EXERCISE DATA START
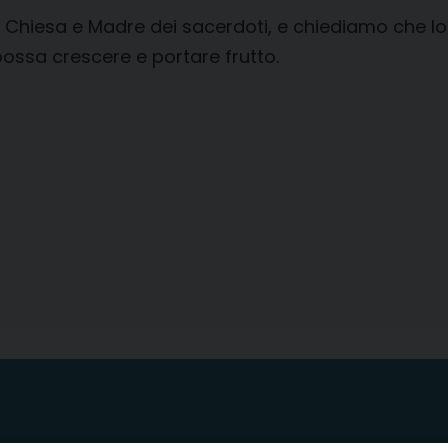
 Chiesa e Madre dei sacerdoti, e chiediamo che lo S
possa crescere e portare frutto.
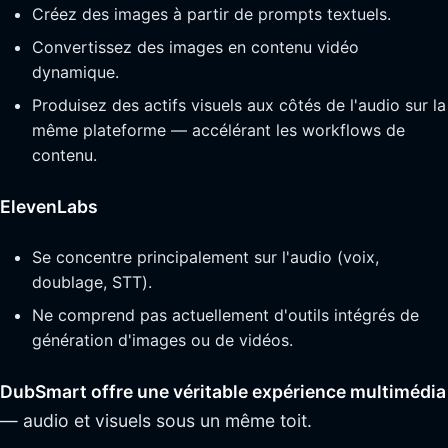
Créez des images à partir de prompts textuels.
Convertissez des images en contenu vidéo
dynamique.
Produisez des actifs visuels aux côtés de l'audio sur la
même plateforme — accélérant les workflows de
contenu.
ElevenLabs
Se concentre principalement sur l'audio (voix,
doublage, STT).
Ne comprend pas actuellement d'outils intégrés de
génération d'images ou de vidéos.
DubSmart offre une véritable expérience multimédia
— audio et visuels sous un même toit.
EXERCISE DATA END
= PROBLEM TO SOLVE =
When you restate the listing above, give each line word for word but leave out every image.

= RESULT =
 Chiesa e Madre dei sacerdoti, e chiediamo che lo S
possa crescere e portare frutto.
Créez des images à partir de prompts textuels.
Convertissez des images en contenu vidéo
dynamique.
Produisez des actifs visuels aux côtés de l'audio sur la
même plateforme — accélérant les workflows de
contenu.
ElevenLabs
Se concentre principalement sur l'audio (voix,
doublage, STT).
Ne comprend pas actuellement d'outils intégrés de
génération d'images ou de vidéos.
DubSmart offre une véritable expérience multimédia
— audio et visuels sous un même toit.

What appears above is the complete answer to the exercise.